─── Material provided ───

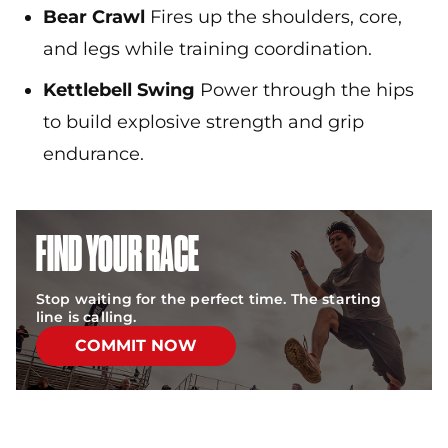
Bear Crawl
Fires up the shoulders, core,
and legs while training coordination.
Kettlebell Swing
Power through the hips
to build explosive strength and grip
endurance.
FIND YOUR RACE
Stop waiting for the perfect time. The starting
line is calling.
COMMIT NOW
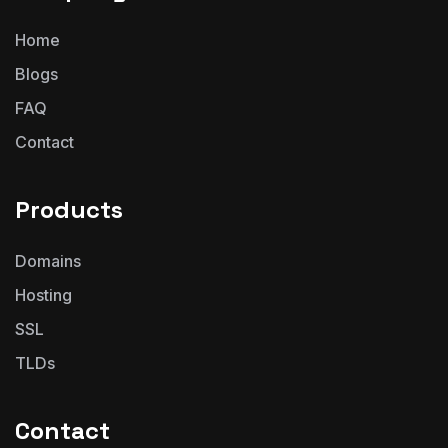
Home
Blogs
FAQ
Contact
Products
Domains
Hosting
SSL
TLDs
Contact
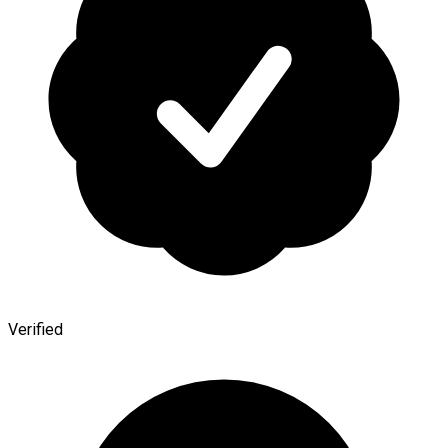
Verified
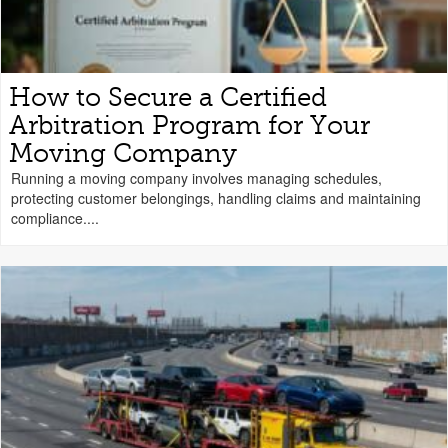
How to Secure a Certified
Arbitration Program for Your
Moving Company
Running a moving company involves managing schedules,
protecting customer belongings, handling claims and maintaining
compliance....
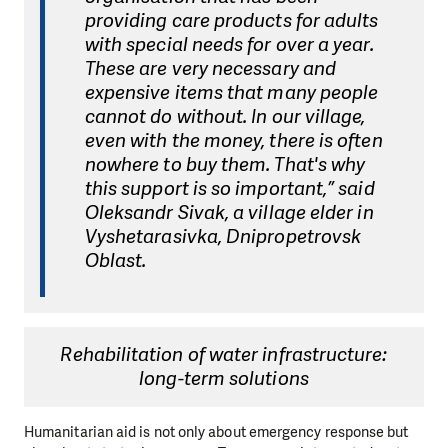
providing care products for adults
with special needs for over a year.
These are very necessary and
expensive items that many people
cannot do without. In our village,
even with the money, there is often
nowhere to buy them. That's why
this support is so important,” said
Oleksandr Sivak, a village elder in
Vyshetarasivka, Dnipropetrovsk
Oblast.
Rehabilitation of water infrastructure:
long-term solutions
Humanitarian aid is not only about emergency response but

───

What to produce: From the line holding "with special needs for over a year." to the last line of the material above, reproduce every line exactly, and only those.

Reply to the exercise:
with special needs for over a year.
These are very necessary and
expensive items that many people
cannot do without. In our village,
even with the money, there is often
nowhere to buy them. That's why
this support is so important,” said
Oleksandr Sivak, a village elder in
Vyshetarasivka, Dnipropetrovsk
Oblast.
Rehabilitation of water infrastructure:
long-term solutions
Humanitarian aid is not only about emergency response but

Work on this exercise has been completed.